M. Yannick Bodin. Ma question s'adresse à M. le Premier ministre.
M. René-Pierre Signé. Il ne parle pas !
M. Yannick Bodin. Monsieur le Premier ministre, avez-vous vraiment pris la mesure de ce qu'était la jeunesse aujourd'hui ? Et pourtant, la jeunesse de France est descendue en masse dans la rue, et à plusieurs reprises, pour essayer de se faire entendre de vous. En vain !
Monsieur le Premier ministre, la jeunesse est inquiète pour son avenir.
M. Dominique Braye. C'est normal, après ce que vous avez fait !
M. Yannick Bodin. Elle est désorientée. Cette jeunesse, il faut lui témoigner notre confiance. Cette jeunesse, monsieur le Premier ministre, il faut lui parler.
Mme Janine Rozier. Pour ça...
M. Yannick Bodin. Pierre Mendès-France disait, dans son discours à la jeunesse, le 22 décembre 1955 : « Si notre République ne sait pas capter, canaliser, absorber les ambitions et les espoirs de la jeunesse, elle périclitera. »
Or que proposez-vous aujourd'hui ? L'apprentissage à quatorze ans, le travail de nuit à quinze ans et le CPE !
Mme Christiane Hummel. C'est mieux que les emplois-jeunes !
M. Yannick Bodin. La jeunesse vous crie : « Écoutez-nous ! Faites-nous confiance ! ». Vous lui répondez : « Précarité pour tous ! »
(Exclamations sur les travées de l'UMP.)
M. Hugues Portelli. Caricature !
M. Yannick Bodin. Monsieur le Premier ministre, il faut retirer le CPE.
Vous dites appeler les jeunes au dialogue. Mais pour parler de quoi ? N'avez-vous pas compris qu'il faut déchirer votre copie et en rédiger une autre, dans la concertation ?
M. Dominique Braye. C'est vous qui n'avez rien compris ! Le chômage des jeunes, c'est vous !
M. Yannick Bodin. Or vous êtes sourd,...
M. René-Pierre Signé. Totalement sourd !
M. Yannick Bodin. ... alors qu'il vous faudrait seulement un peu de courage.
(Vives exclamations sur les travées de l'UMP.)
M. Alain Gournac. C'est scandaleux !
M. Yannick Bodin. Et maintenant vous maniez le bâton et utilisez la force pour faire rouvrir les établissements scolaires et universitaires.

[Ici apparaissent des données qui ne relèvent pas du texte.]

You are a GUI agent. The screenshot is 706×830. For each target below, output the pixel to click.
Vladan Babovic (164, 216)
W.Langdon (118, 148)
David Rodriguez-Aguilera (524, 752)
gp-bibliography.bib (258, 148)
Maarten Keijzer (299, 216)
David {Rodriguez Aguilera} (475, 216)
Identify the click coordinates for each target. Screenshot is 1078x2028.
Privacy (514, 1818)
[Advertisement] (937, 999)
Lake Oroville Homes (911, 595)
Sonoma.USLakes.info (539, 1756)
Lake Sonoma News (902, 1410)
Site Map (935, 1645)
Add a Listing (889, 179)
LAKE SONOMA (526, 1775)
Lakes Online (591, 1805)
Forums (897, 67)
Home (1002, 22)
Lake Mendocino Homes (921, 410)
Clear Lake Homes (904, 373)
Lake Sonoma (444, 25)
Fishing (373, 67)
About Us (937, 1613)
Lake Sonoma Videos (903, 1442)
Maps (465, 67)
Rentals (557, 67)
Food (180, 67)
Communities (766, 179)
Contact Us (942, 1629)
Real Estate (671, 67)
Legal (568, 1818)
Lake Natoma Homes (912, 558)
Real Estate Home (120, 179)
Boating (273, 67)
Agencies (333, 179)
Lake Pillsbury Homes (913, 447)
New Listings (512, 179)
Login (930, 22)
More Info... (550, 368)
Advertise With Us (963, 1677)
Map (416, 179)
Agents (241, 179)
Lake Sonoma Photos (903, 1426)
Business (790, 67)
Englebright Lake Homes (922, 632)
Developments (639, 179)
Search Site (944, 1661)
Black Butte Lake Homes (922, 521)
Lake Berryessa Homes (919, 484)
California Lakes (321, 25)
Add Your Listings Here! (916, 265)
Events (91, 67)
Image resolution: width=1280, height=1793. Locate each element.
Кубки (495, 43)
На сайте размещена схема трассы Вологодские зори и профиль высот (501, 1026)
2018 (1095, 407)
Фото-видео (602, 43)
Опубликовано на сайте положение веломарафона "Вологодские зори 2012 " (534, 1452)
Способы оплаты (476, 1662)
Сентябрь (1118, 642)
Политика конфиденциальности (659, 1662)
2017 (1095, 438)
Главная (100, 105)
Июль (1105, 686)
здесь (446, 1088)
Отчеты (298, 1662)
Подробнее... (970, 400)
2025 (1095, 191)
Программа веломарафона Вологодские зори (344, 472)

M. Alain Gournac. Il y en a qui veulent travailler !
M. Yannick Bodin. Aujourd'hui même, des lycéens, simples manifestants, ont été arrêtés, dont le président de l'Union nationale lycéenne.
Voyons, monsieur le Premier ministre, on ne peut à la fois inviter un responsable étudiant à dialoguer et en même temps faire en sorte qu'il soit arrêté par les forces de police.
M. Dominique Braye. Le chômage des jeunes, c'est vous !
Mme Christiane Hummel. La loi est la même pour tous !
M. Yannick Bodin. Ce n'est pas du dialogue, c'est de la répression. Est-ce ainsi que l'on s'adresse à la jeunesse de France quand on gouverne ? Quel mépris ! Quel gâchis !
(Nouvelles exclamations sur les mêmes travées.)
M. Alain Gournac. Et vous, qu'avez-vous fait ?
M. Yannick Bodin. Pour finir, je voudrais vous inviter à méditer une autre citation, tirée d'un autre discours à la jeunesse qu'a prononcé Jean Jaurès en 1903 à Albi (Exclamations ironiques sur les travées de l'UMP.) : « Le courage, ce n'est pas de laisser aux mains de la force la solution des conflits que la raison peut résoudre. »
Monsieur le Premier ministre, je vous pose une seule question : quand enfin aurez-vous le courage de retirer le CPE...
M. Alain Gournac. Non !
M. Yannick Bodin. ... pour enfin dialoguer ?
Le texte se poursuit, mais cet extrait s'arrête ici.